November is the month for parent-teacher conferences. They might be the best way for parents to get the word on how well their kids are doing in school, both academically and socially. And one educator has advice on how to get the most out of such meetings.
WASHINGTON — For most parents of schoolchildren, November is the month for parent-teacher conferences. They might be the best way for parents to get the word on how well their kids are doing in school, both academically and socially. And one educator has advice on how to get the most out of such meetings.
Ann Dolin, the president of Educational Connections Tutoring and a former public school teacher, told WTOP the most important things to remember is that you only have about 20 minutes, so it pays to be prepared, with your questions and concerns in writing. And be prepared to take notes, so you can remember what’s discussed later.

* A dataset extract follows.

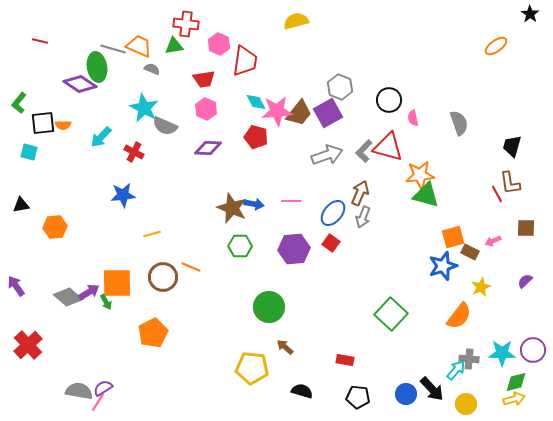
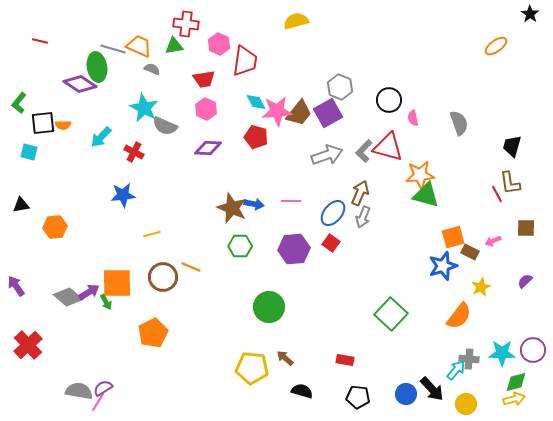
brown arrow at (285, 347): moved 11 px down
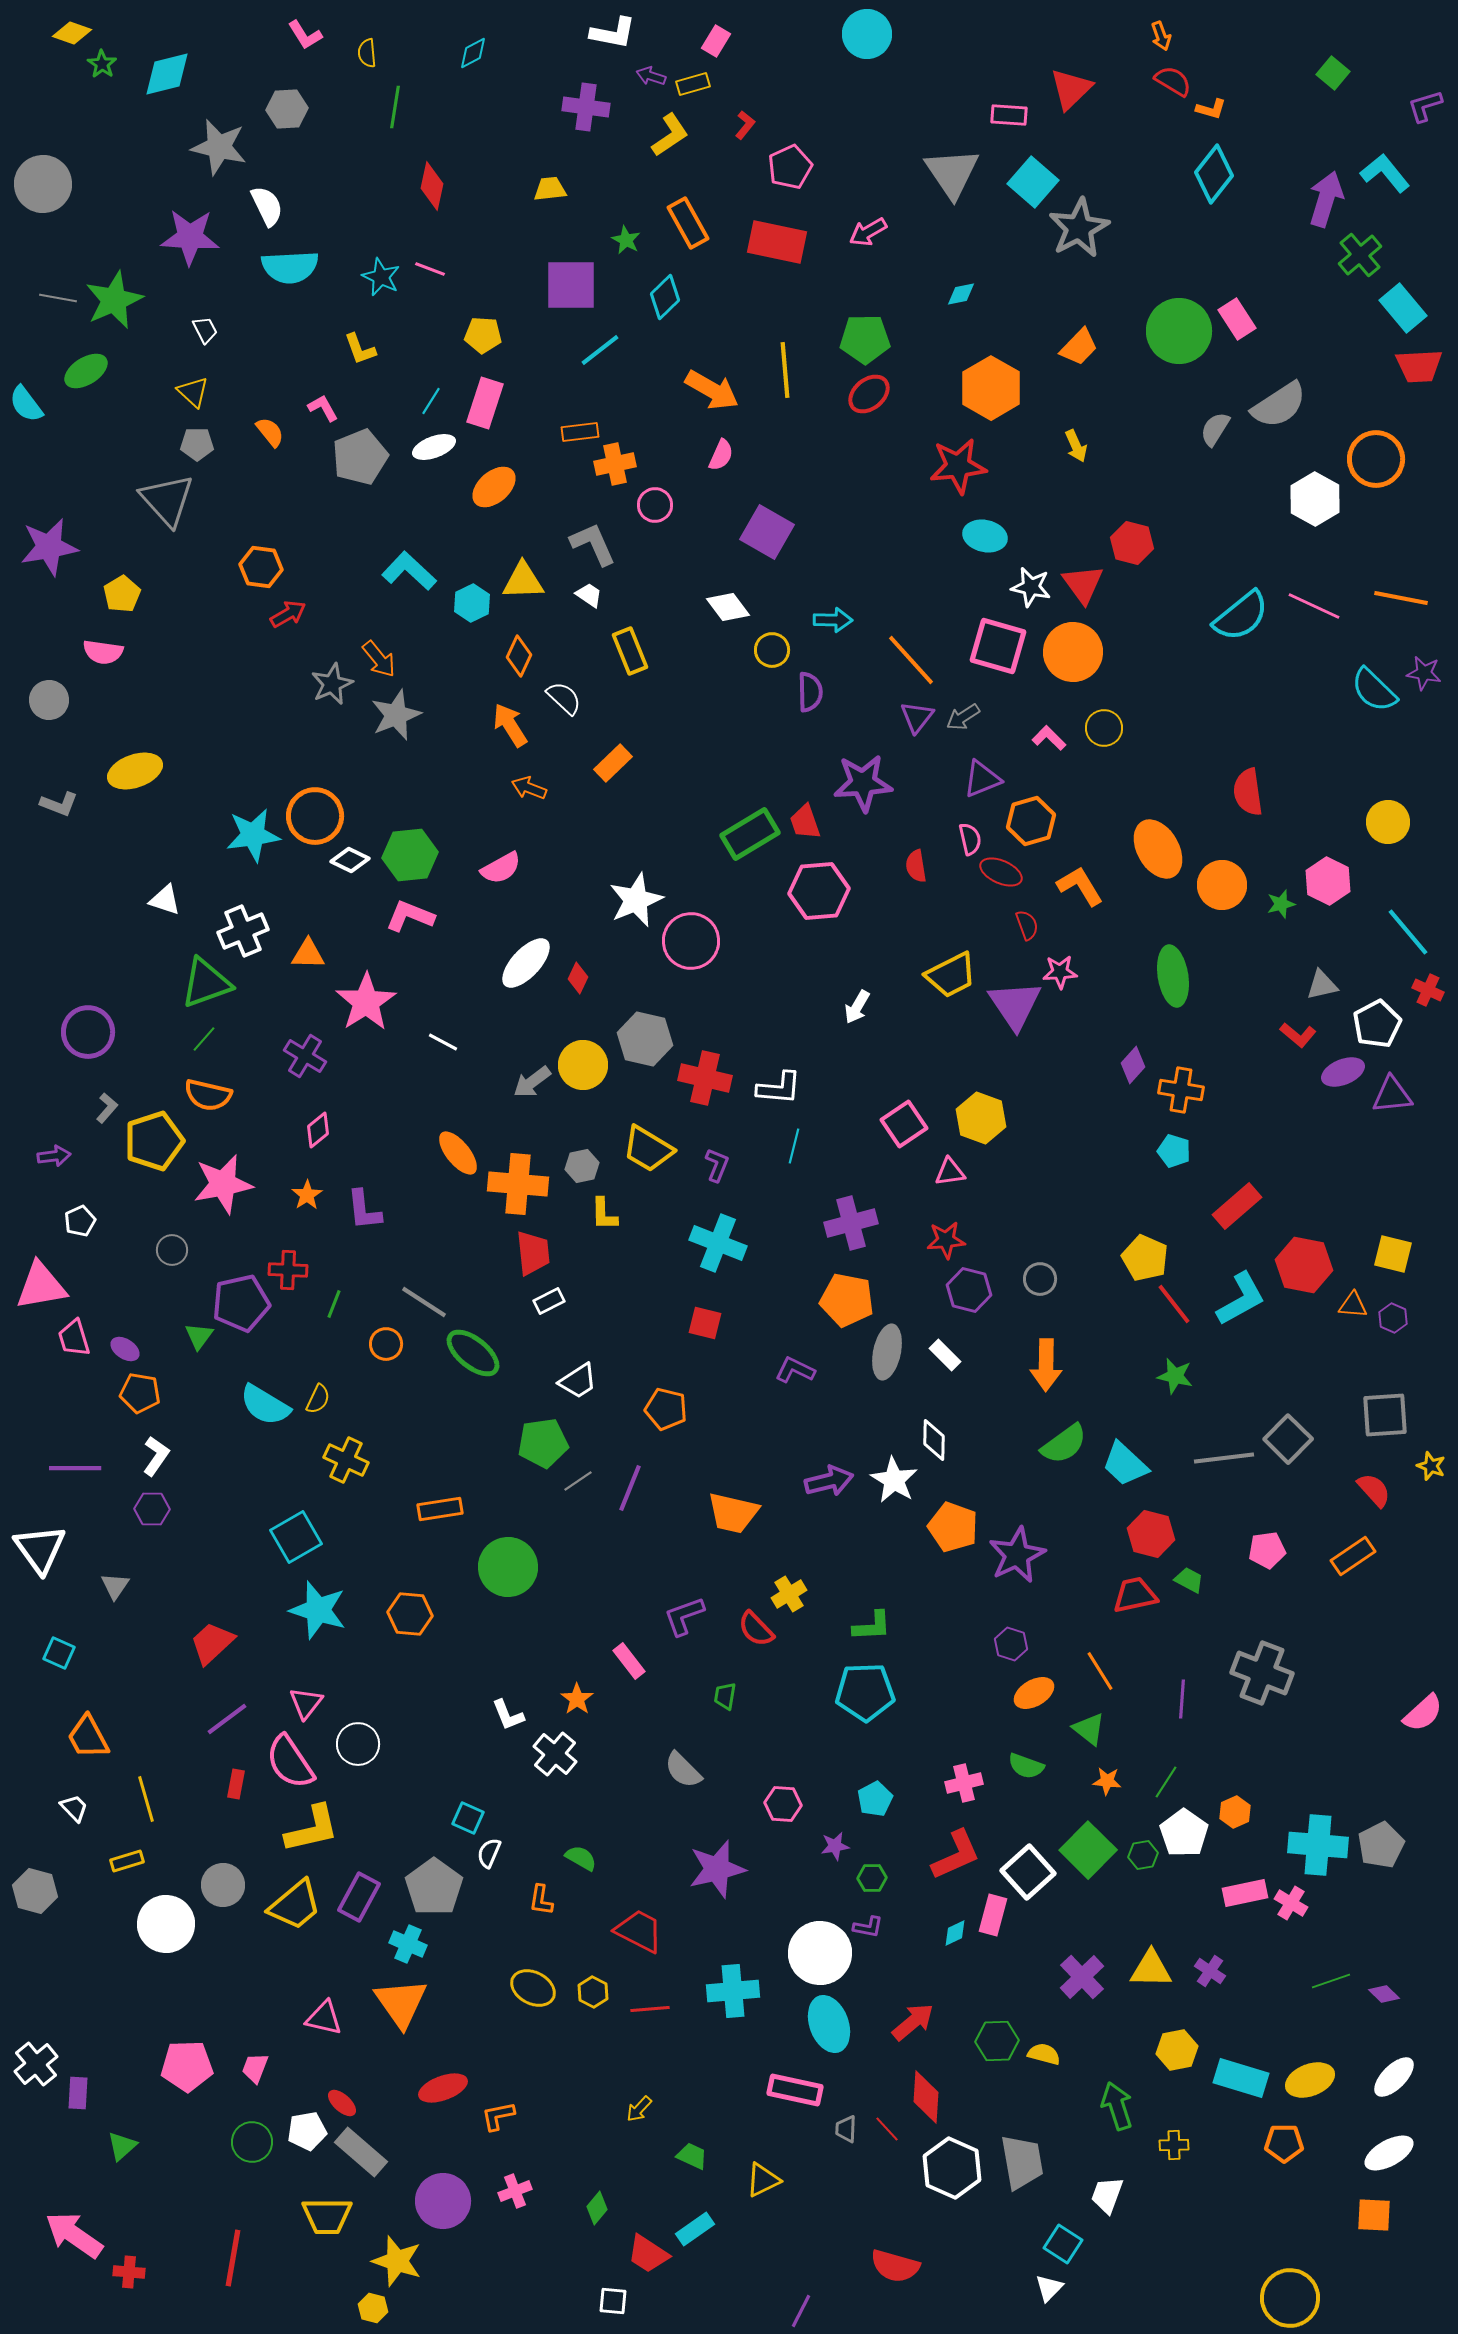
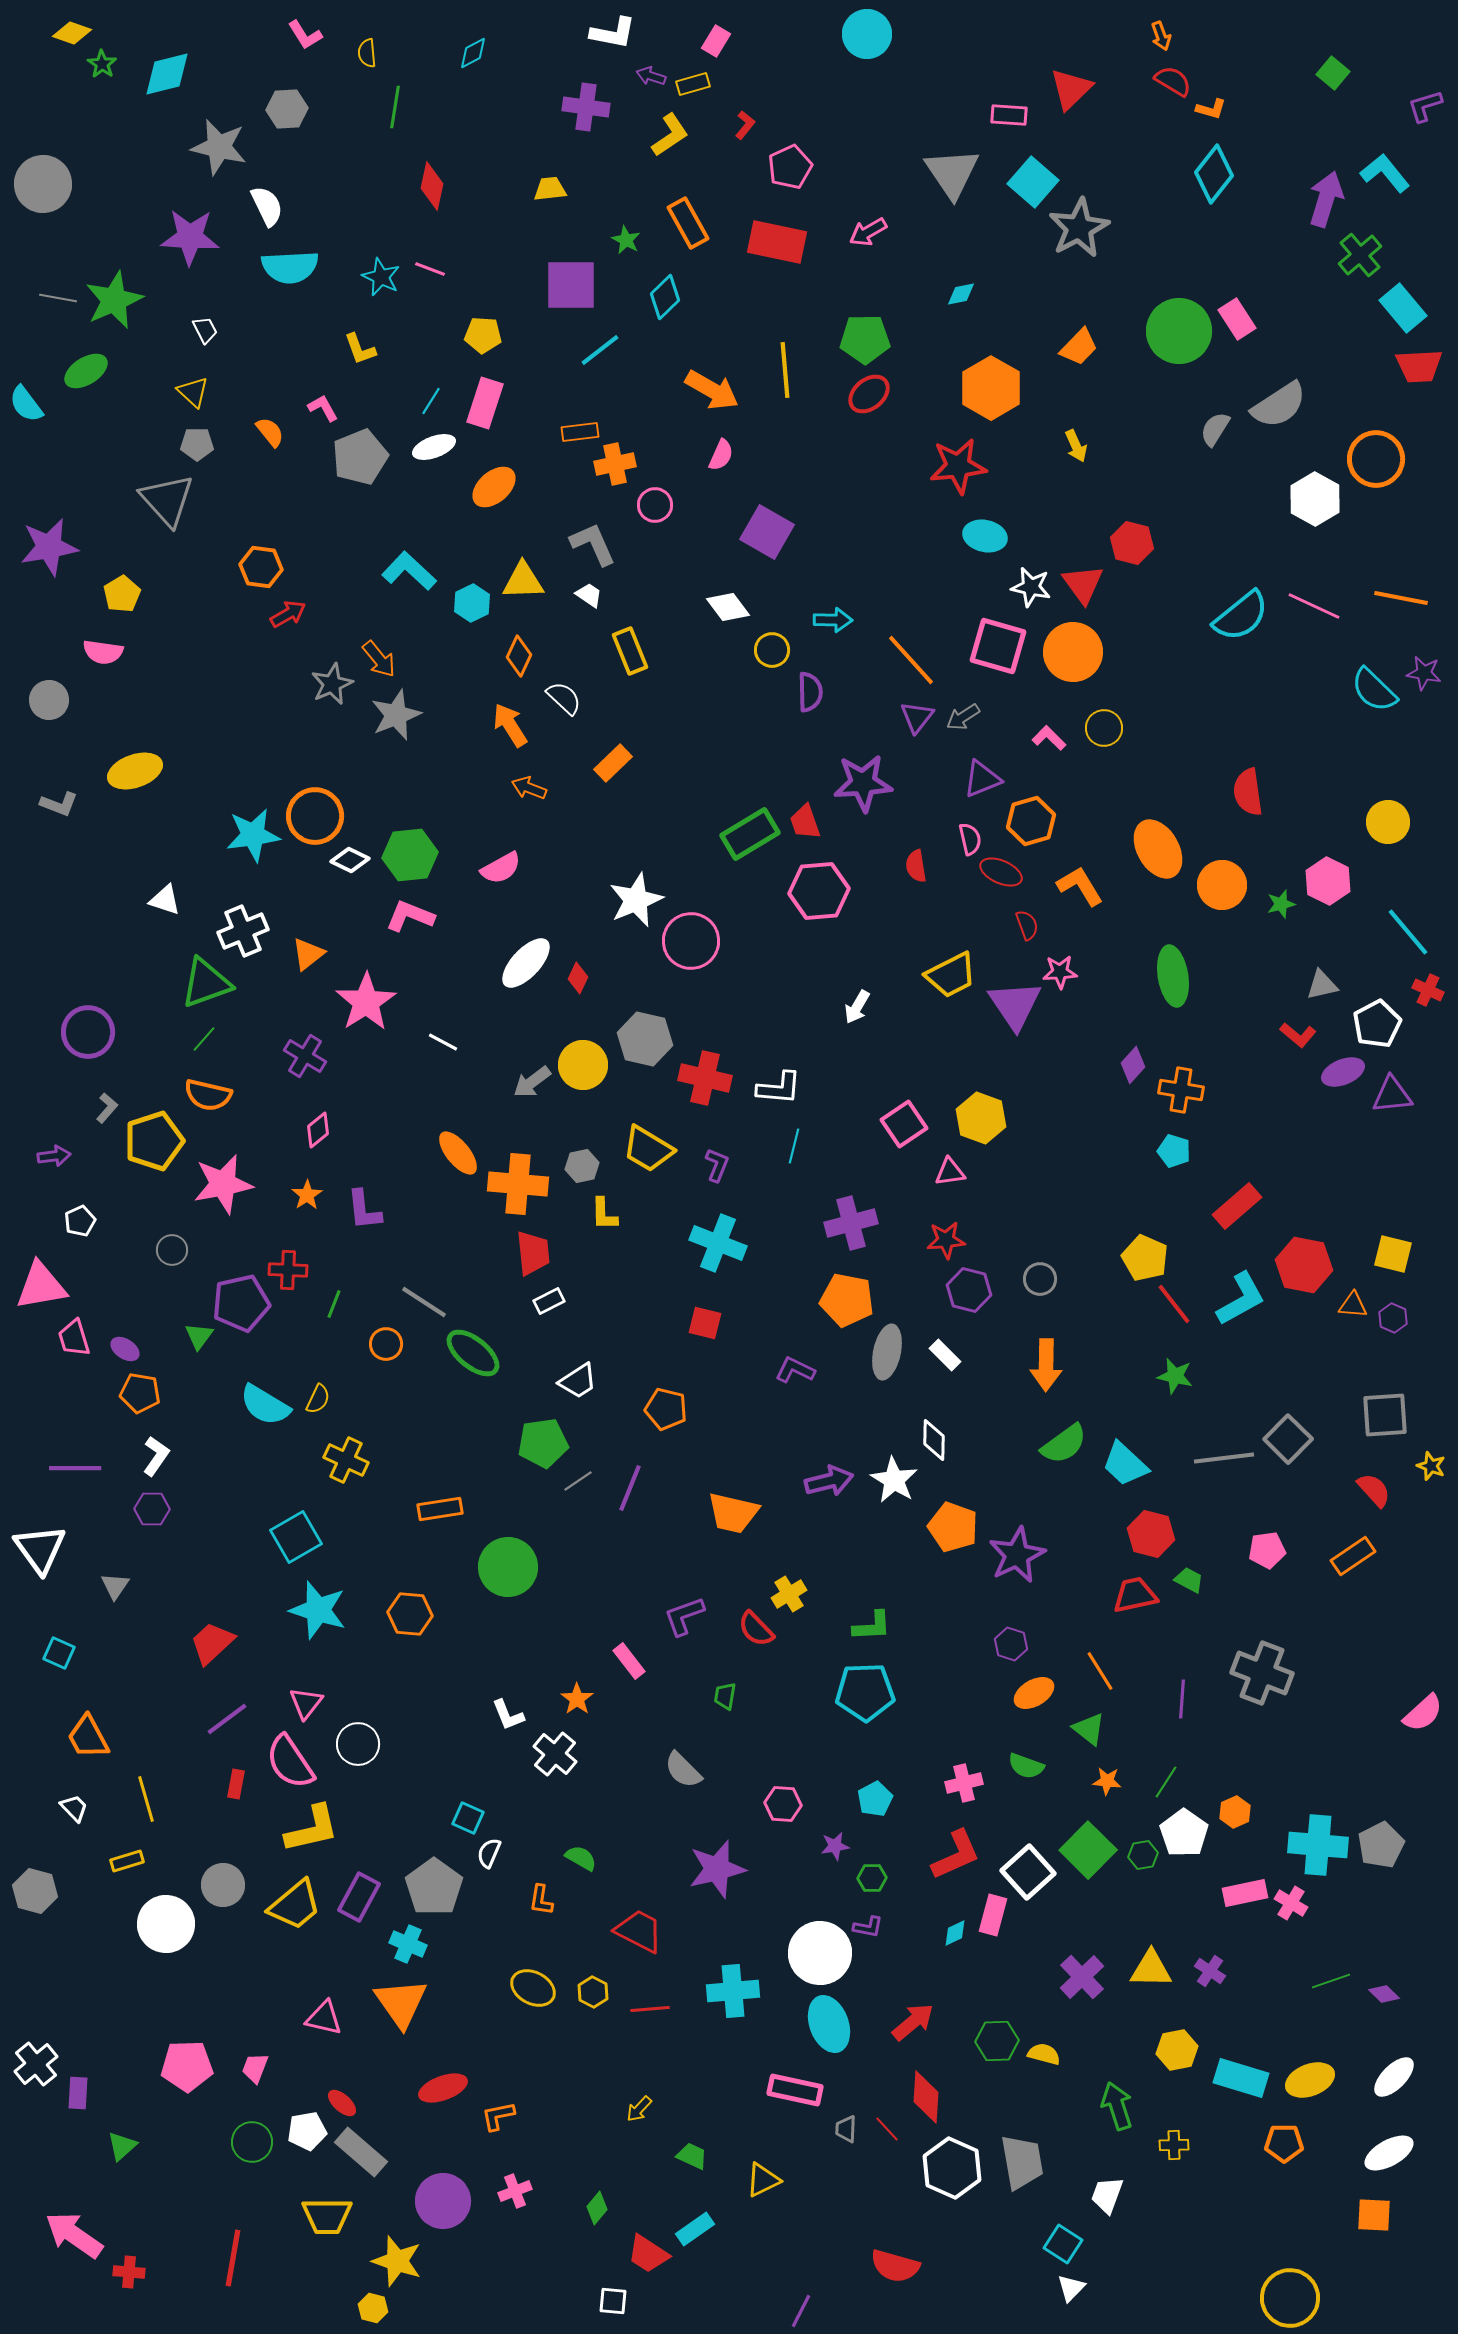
orange triangle at (308, 954): rotated 39 degrees counterclockwise
white triangle at (1049, 2288): moved 22 px right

Dolin added that parents can help “drive a better meeting” by basing their comments on observations. For example, instead of saying, “You’re giving out too much homework,” it can be more effective to ask, “I’ve noticed that Bill has about an hour of math homework every night — should fourth-graders have this much homework?” Dolin said.
“Sometimes, teachers aren’t aware of what goes on at home, especially when it comes to homework.”
It’s also critical for parents to understand the root of any problems children might be having in school. Sometimes, Dolin said, it’s a problem specific to the subject material; sometimes, though, it’s about “executive functioning skills” — organization, time management and planning.
Once you’ve worked out which is the more pressing need to address, “You can then have a better, more informed conversation with the teacher.”
Dolin also advised parents of older kids to find out whether their school has a homework club or another way to meet with the teacher after school. Helping out with homework can be a pleasant task for parents of kids in the earlier grades; in high school, the subject matter gets more difficult, and the workload can take a toll on the relationship between parent and child.
It’s easy to go into a meeting feeling defensive or ready to accuse a teacher, Dolin said, but it’s important to remember that the teacher has “seen hundreds of kids over many years” and has a base to compare your kid to.
“I always revere the teacher and let her tell me what grade-level expectations are.”
The key is how your child is doing compared with other kids in the same grade, and the teacher has that kind of perspective.
“Once you have that information,” Dolin said, “it’s a little bit easier to find out how your child’s doing in the classroom, and what you can do to support your child going forward.”